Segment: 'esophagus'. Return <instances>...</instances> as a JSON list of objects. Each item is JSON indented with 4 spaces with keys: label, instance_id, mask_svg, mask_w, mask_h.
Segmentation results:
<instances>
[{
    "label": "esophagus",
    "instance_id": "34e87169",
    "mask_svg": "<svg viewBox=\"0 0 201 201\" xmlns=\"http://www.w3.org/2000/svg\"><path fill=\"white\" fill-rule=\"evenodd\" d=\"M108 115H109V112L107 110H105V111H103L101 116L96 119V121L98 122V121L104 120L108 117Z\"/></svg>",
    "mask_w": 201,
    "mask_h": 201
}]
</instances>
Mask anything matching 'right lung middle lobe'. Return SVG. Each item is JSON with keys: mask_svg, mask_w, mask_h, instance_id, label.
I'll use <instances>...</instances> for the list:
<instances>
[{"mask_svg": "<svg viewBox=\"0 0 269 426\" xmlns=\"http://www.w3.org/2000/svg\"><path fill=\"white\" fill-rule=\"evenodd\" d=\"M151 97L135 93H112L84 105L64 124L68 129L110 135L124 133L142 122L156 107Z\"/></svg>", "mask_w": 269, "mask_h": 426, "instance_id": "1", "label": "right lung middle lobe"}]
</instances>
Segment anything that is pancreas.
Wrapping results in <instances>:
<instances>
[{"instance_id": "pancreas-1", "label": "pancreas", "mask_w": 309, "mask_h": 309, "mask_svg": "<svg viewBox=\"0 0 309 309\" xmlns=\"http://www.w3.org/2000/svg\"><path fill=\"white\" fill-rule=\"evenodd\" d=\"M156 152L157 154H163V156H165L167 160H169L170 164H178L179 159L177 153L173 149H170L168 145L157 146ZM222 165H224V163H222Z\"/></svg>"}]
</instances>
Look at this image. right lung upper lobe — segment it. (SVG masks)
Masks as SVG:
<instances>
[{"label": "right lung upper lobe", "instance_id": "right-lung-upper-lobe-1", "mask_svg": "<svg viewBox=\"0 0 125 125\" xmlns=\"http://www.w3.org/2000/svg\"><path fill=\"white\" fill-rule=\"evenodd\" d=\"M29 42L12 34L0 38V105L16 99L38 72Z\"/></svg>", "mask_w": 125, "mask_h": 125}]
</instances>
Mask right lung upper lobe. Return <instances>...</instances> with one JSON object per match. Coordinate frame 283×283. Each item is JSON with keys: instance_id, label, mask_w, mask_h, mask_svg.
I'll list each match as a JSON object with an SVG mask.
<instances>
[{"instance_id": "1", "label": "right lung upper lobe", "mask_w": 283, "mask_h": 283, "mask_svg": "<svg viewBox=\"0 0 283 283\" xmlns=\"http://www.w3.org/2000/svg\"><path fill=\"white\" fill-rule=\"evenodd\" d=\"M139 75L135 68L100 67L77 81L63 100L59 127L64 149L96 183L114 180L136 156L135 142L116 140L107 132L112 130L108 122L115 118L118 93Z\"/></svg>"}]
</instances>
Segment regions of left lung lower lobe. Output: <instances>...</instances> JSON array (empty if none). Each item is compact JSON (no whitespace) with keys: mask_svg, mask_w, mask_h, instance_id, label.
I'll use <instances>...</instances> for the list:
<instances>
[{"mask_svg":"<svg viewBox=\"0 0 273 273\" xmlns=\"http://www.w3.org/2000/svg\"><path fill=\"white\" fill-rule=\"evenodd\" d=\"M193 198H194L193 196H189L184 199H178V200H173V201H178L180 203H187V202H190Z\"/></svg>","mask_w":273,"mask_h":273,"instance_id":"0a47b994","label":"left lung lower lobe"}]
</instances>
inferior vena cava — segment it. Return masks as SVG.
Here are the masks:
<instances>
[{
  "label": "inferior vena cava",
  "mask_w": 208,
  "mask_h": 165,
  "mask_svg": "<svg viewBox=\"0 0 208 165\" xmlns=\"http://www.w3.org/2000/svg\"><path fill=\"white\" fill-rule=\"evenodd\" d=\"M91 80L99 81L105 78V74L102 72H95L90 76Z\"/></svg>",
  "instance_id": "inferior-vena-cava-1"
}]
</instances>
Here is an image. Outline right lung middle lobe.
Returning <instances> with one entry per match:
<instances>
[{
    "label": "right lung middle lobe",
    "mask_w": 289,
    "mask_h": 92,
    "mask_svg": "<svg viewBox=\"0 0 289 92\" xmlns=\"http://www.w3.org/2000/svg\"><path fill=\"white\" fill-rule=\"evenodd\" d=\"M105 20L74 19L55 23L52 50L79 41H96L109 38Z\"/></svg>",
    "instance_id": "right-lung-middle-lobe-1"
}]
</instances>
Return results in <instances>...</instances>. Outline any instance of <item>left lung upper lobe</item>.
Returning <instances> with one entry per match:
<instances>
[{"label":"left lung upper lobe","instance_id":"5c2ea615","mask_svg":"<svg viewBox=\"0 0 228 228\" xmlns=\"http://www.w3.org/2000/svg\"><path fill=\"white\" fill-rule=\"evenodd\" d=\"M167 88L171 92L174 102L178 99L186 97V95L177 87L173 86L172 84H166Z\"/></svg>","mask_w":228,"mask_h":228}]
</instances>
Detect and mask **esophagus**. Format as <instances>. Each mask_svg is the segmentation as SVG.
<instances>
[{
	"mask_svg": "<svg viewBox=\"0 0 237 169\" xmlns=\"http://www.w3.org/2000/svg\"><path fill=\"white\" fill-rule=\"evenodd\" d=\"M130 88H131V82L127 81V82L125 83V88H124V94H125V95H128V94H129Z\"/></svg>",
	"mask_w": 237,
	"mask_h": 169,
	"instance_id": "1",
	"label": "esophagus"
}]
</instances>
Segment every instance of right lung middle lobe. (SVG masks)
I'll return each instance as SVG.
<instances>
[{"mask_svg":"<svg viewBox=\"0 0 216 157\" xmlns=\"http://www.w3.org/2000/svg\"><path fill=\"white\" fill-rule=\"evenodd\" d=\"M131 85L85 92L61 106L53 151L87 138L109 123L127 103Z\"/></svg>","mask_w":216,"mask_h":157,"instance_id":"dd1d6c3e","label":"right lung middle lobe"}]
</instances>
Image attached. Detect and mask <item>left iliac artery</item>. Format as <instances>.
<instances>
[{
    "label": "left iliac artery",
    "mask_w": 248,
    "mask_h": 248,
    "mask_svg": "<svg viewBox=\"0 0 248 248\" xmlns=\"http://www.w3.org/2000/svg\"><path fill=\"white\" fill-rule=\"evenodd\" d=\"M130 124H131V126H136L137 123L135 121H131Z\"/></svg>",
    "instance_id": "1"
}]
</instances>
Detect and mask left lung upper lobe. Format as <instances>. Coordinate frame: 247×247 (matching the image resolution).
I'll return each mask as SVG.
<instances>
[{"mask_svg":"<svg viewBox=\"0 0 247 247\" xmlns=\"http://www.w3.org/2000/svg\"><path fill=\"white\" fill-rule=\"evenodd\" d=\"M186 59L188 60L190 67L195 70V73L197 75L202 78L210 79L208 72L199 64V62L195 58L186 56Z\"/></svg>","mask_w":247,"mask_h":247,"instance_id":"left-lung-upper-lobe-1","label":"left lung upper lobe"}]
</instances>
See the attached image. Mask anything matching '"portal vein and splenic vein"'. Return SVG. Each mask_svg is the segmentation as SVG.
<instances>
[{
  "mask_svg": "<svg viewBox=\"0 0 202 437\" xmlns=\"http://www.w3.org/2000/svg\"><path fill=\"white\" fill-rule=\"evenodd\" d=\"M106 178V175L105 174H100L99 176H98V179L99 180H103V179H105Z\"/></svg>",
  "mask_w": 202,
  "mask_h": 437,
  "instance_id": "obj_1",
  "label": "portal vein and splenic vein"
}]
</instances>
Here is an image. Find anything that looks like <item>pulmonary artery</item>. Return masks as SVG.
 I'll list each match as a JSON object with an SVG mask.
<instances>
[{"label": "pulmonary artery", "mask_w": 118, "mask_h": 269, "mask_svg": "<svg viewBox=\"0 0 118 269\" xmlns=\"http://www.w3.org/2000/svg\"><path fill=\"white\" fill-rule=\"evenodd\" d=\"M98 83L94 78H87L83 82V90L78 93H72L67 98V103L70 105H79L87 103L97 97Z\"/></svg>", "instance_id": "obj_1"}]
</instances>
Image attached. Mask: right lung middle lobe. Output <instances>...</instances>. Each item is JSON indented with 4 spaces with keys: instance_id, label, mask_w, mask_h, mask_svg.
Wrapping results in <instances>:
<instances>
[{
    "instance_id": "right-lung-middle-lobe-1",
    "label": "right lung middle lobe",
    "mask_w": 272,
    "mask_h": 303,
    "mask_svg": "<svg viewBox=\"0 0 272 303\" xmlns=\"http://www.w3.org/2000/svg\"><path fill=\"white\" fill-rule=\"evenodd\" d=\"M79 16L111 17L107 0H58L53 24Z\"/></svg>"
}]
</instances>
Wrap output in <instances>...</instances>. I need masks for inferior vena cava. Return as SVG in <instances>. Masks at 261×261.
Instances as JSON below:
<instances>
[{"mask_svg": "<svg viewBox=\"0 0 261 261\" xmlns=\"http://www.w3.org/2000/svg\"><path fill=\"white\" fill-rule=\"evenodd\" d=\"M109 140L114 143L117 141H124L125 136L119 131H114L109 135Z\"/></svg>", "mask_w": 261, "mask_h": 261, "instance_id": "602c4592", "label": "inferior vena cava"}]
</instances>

■ ■ ■ ■

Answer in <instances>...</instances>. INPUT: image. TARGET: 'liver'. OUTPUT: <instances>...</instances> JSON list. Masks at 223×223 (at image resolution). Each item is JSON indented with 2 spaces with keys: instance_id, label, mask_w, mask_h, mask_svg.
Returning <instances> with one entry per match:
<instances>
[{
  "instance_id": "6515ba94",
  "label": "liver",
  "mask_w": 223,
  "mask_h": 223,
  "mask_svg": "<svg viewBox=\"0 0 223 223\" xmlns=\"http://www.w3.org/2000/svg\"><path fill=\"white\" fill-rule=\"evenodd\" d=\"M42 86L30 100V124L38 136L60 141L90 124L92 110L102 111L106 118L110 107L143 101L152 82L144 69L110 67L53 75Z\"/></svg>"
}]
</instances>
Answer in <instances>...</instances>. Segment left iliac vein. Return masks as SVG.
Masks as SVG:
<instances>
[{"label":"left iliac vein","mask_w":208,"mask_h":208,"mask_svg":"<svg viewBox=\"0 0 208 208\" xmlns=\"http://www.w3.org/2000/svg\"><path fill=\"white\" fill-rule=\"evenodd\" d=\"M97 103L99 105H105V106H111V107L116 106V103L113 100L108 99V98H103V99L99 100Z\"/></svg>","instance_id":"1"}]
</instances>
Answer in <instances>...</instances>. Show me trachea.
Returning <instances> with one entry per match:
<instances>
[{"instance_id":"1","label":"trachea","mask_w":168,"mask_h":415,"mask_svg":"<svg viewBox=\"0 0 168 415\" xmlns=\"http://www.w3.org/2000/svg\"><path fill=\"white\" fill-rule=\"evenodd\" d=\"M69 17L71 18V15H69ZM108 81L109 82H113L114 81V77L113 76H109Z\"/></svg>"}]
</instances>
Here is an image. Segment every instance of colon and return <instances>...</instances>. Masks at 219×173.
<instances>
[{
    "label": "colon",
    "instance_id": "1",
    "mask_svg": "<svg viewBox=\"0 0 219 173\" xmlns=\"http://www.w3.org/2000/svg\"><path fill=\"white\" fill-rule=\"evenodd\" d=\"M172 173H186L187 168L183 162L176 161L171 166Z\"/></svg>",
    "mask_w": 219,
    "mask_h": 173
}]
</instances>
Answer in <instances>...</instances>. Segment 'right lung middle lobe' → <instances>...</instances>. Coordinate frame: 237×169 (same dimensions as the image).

■ ■ ■ ■

All lines above from the one holding "Answer in <instances>...</instances>. Segment left" to the one holding "Answer in <instances>...</instances>. Segment 'right", inclusive, are to be copied exactly; no other line is wanted.

Answer in <instances>...</instances>. Segment left iliac vein. Return masks as SVG.
Masks as SVG:
<instances>
[{"label":"left iliac vein","mask_w":208,"mask_h":208,"mask_svg":"<svg viewBox=\"0 0 208 208\" xmlns=\"http://www.w3.org/2000/svg\"><path fill=\"white\" fill-rule=\"evenodd\" d=\"M97 103L99 105H105V106H111V107L116 106V103L113 100L108 99V98H103V99L99 100Z\"/></svg>","instance_id":"1"}]
</instances>
Answer in <instances>...</instances>. Show me trachea.
Returning <instances> with one entry per match:
<instances>
[{"instance_id":"1","label":"trachea","mask_w":168,"mask_h":415,"mask_svg":"<svg viewBox=\"0 0 168 415\" xmlns=\"http://www.w3.org/2000/svg\"><path fill=\"white\" fill-rule=\"evenodd\" d=\"M69 17L71 18V15H69ZM108 81L109 82H113L114 81V77L113 76H109Z\"/></svg>"}]
</instances>
Here is an image. Segment every instance of colon and return <instances>...</instances>. Masks at 219×173.
<instances>
[{
    "label": "colon",
    "instance_id": "1",
    "mask_svg": "<svg viewBox=\"0 0 219 173\" xmlns=\"http://www.w3.org/2000/svg\"><path fill=\"white\" fill-rule=\"evenodd\" d=\"M172 173H186L187 168L183 162L176 161L171 166Z\"/></svg>",
    "mask_w": 219,
    "mask_h": 173
}]
</instances>
Answer in <instances>...</instances>. Segment 'right lung middle lobe' → <instances>...</instances>. Coordinate frame: 237×169 (same dimensions as the image).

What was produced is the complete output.